* WHAT YOU ARE ASKED TO DO: No pictures belong in the copy, but every line of the material below must be reproduced exactly.

* GIVEN DATA:
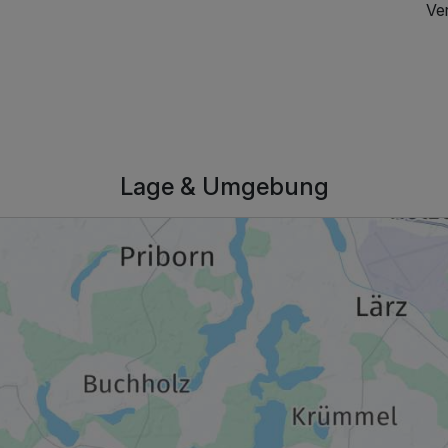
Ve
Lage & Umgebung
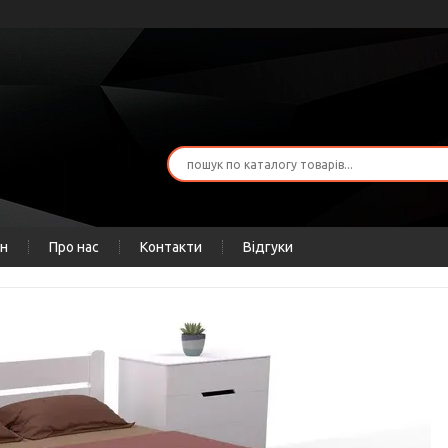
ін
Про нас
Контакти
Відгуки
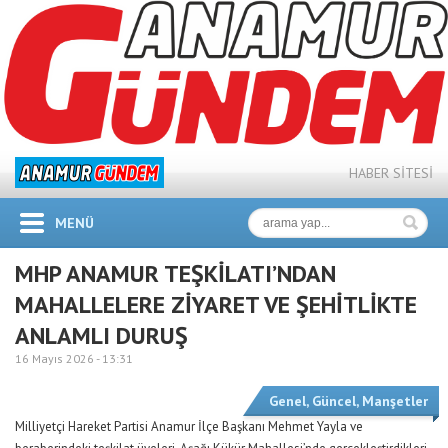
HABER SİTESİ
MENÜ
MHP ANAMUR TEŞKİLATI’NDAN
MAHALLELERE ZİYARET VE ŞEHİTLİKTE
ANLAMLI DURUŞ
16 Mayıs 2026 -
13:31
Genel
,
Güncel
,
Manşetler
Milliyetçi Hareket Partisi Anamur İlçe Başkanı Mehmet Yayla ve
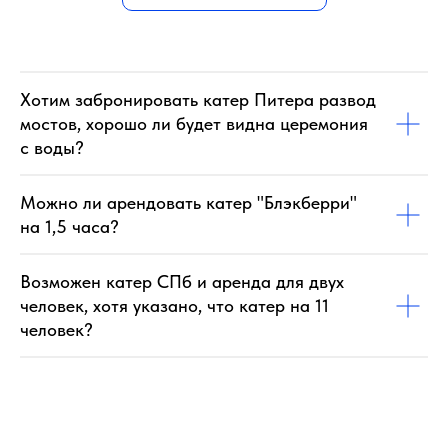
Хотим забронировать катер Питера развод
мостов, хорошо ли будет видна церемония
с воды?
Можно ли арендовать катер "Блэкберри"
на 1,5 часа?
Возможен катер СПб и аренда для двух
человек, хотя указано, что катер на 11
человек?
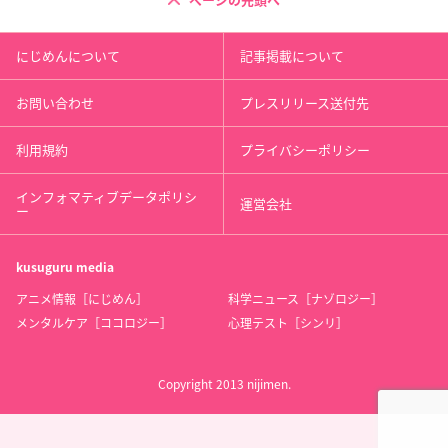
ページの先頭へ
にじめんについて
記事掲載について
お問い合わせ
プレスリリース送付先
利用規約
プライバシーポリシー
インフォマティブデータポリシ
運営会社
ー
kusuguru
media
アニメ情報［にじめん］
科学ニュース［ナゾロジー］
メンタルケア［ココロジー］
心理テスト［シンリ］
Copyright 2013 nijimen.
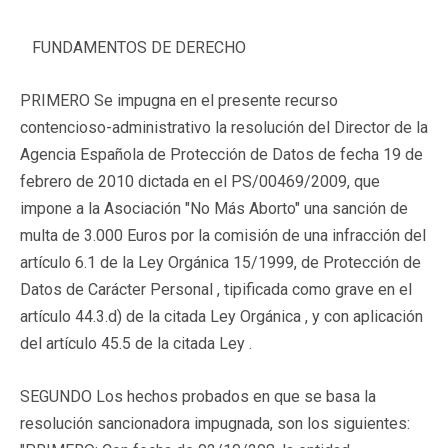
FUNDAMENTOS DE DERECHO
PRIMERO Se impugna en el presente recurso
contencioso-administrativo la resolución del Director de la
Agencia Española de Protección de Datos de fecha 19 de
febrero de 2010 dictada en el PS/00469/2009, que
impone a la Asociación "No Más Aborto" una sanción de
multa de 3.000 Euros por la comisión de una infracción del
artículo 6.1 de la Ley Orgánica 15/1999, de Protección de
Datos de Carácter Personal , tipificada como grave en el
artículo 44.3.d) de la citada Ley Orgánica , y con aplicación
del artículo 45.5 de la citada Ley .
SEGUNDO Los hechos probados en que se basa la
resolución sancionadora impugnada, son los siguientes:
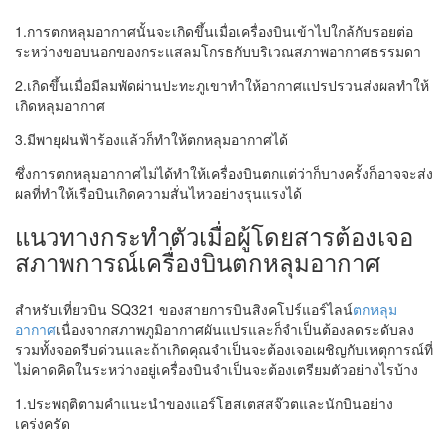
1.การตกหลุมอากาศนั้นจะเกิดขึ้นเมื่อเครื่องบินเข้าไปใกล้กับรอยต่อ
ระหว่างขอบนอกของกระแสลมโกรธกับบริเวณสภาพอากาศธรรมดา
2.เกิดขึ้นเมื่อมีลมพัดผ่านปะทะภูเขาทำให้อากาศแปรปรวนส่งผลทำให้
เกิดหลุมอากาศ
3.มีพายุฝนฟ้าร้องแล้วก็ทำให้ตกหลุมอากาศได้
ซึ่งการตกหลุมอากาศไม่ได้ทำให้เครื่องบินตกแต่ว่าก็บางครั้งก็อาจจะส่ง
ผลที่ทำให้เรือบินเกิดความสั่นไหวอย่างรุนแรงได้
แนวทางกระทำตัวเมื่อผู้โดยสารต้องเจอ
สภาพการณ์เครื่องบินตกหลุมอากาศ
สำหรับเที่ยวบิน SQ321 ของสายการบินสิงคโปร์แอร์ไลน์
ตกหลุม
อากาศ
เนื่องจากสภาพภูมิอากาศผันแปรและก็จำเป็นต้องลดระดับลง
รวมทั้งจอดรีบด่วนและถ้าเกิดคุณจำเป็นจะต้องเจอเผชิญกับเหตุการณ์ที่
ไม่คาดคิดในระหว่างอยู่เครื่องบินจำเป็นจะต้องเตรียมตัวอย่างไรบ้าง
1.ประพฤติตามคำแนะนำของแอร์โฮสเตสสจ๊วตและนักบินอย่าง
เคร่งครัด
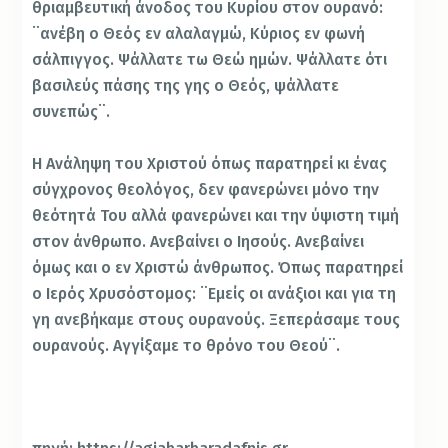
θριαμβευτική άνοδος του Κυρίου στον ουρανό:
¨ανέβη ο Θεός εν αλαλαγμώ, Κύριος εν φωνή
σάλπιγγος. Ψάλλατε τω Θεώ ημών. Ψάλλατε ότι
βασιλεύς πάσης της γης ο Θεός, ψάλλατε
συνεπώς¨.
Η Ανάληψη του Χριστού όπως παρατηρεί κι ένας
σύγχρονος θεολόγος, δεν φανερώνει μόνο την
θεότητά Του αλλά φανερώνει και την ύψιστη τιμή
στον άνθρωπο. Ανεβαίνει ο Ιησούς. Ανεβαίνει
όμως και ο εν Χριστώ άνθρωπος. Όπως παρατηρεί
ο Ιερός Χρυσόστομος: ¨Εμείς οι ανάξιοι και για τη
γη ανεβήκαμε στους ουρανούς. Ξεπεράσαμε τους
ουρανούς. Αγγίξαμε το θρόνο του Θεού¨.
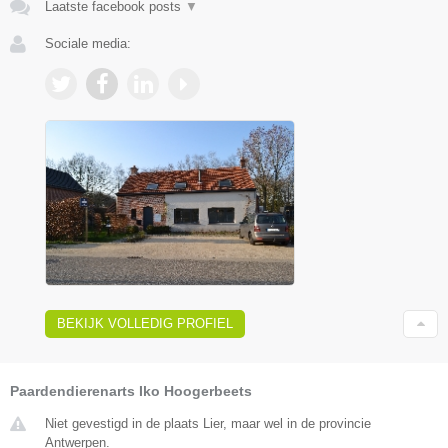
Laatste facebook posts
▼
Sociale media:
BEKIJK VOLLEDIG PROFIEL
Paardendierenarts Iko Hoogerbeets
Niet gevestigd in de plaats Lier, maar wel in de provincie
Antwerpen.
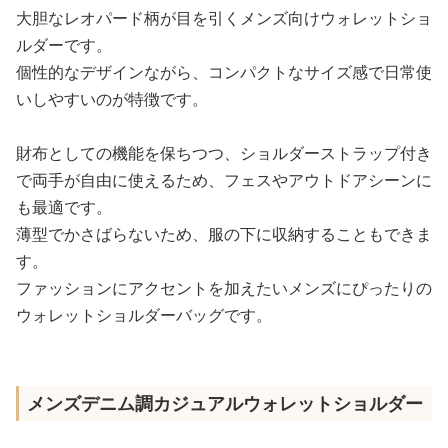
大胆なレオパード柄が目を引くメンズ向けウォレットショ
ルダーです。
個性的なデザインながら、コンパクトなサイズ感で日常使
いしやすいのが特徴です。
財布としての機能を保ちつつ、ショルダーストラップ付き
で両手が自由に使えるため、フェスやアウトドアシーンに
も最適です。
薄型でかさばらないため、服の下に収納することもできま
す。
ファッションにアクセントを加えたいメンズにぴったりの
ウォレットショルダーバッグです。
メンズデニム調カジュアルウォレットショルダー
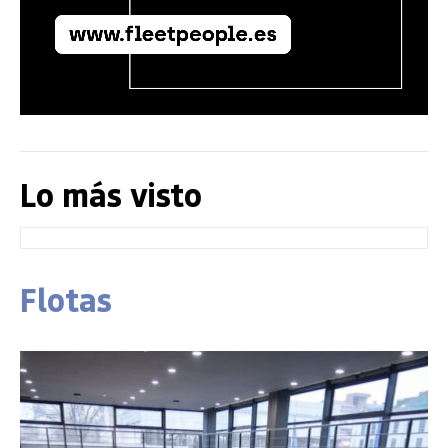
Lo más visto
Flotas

* ANSWER BELOW:
Ve
Lage & Umgebung
ін
Про нас
Контакти
Відгуки
HABER SİTESİ
MENÜ
MHP ANAMUR TEŞKİLATI’NDAN
MAHALLELERE ZİYARET VE ŞEHİTLİKTE
ANLAMLI DURUŞ
16 Mayıs 2026 -
13:31
Genel
,
Güncel
,
Manşetler
Milliyetçi Hareket Partisi Anamur İlçe Başkanı Mehmet Yayla ve
Хотим забронировать катер Питера развод
мостов, хорошо ли будет видна церемония
с воды?
Можно ли арендовать катер "Блэкберри"
на 1,5 часа?
Возможен катер СПб и аренда для двух
человек, хотя указано, что катер на 11
человек?
ページの先頭へ
にじめんについて
記事掲載について
お問い合わせ
プレスリリース送付先
利用規約
プライバシーポリシー
インフォマティブデータポリシ
運営会社
ー
kusuguru
media
アニメ情報［にじめん］
科学ニュース［ナゾロジー］
メンタルケア［ココロジー］
心理テスト［シンリ］
Copyright 2013 nijimen.
FUNDAMENTOS DE DERECHO
PRIMERO Se impugna en el presente recurso
contencioso-administrativo la resolución del Director de la
Agencia Española de Protección de Datos de fecha 19 de
febrero de 2010 dictada en el PS/00469/2009, que
impone a la Asociación "No Más Aborto" una sanción de
multa de 3.000 Euros por la comisión de una infracción del
artículo 6.1 de la Ley Orgánica 15/1999, de Protección de
Datos de Carácter Personal , tipificada como grave en el
artículo 44.3.d) de la citada Ley Orgánica , y con aplicación
del artículo 45.5 de la citada Ley .
SEGUNDO Los hechos probados en que se basa la
resolución sancionadora impugnada, son los siguientes:
1.การตกหลุมอากาศนั้นจะเกิดขึ้นเมื่อเครื่องบินเข้าไปใกล้กับรอยต่อ
ระหว่างขอบนอกของกระแสลมโกรธกับบริเวณสภาพอากาศธรรมดา
2.เกิดขึ้นเมื่อมีลมพัดผ่านปะทะภูเขาทำให้อากาศแปรปรวนส่งผลทำให้
เกิดหลุมอากาศ
3.มีพายุฝนฟ้าร้องแล้วก็ทำให้ตกหลุมอากาศได้
ซึ่งการตกหลุมอากาศไม่ได้ทำให้เครื่องบินตกแต่ว่าก็บางครั้งก็อาจจะส่ง
ผลที่ทำให้เรือบินเกิดความสั่นไหวอย่างรุนแรงได้
แนวทางกระทำตัวเมื่อผู้โดยสารต้องเจอ
สภาพการณ์เครื่องบินตกหลุมอากาศ
สำหรับเที่ยวบิน SQ321 ของสายการบินสิงคโปร์แอร์ไลน์
ตกหลุม
อากาศ
เนื่องจากสภาพภูมิอากาศผันแปรและก็จำเป็นต้องลดระดับลง
รวมทั้งจอดรีบด่วนและถ้าเกิดคุณจำเป็นจะต้องเจอเผชิญกับเหตุการณ์ที่
ไม่คาดคิดในระหว่างอยู่เครื่องบินจำเป็นจะต้องเตรียมตัวอย่างไรบ้าง
1.ประพฤติตามคำแนะนำของแอร์โฮสเตสสจ๊วตและนักบินอย่าง
เคร่งครัด
θριαμβευτική άνοδος του Κυρίου στον ουρανό:
¨ανέβη ο Θεός εν αλαλαγμώ, Κύριος εν φωνή
σάλπιγγος. Ψάλλατε τω Θεώ ημών. Ψάλλατε ότι
βασιλεύς πάσης της γης ο Θεός, ψάλλατε
συνεπώς¨.
Η Ανάληψη του Χριστού όπως παρατηρεί κι ένας
σύγχρονος θεολόγος, δεν φανερώνει μόνο την
θεότητά Του αλλά φανερώνει και την ύψιστη τιμή
στον άνθρωπο. Ανεβαίνει ο Ιησούς. Ανεβαίνει
όμως και ο εν Χριστώ άνθρωπος. Όπως παρατηρεί
ο Ιερός Χρυσόστομος: ¨Εμείς οι ανάξιοι και για τη
γη ανεβήκαμε στους ουρανούς. Ξεπεράσαμε τους
ουρανούς. Αγγίξαμε το θρόνο του Θεού¨.
Laatste facebook posts
▼
Sociale media:
BEKIJK VOLLEDIG PROFIEL
Paardendierenarts Iko Hoogerbeets
Niet gevestigd in de plaats Lier, maar wel in de provincie
Antwerpen.
大胆なレオパード柄が目を引くメンズ向けウォレットショ
ルダーです。
個性的なデザインながら、コンパクトなサイズ感で日常使
いしやすいのが特徴です。
財布としての機能を保ちつつ、ショルダーストラップ付き
で両手が自由に使えるため、フェスやアウトドアシーンに
も最適です。
薄型でかさばらないため、服の下に収納することもできま
す。
ファッションにアクセントを加えたいメンズにぴったりの
ウォレットショルダーバッグです。
メンズデニム調カジュアルウォレットショルダー
Lo más visto
Flotas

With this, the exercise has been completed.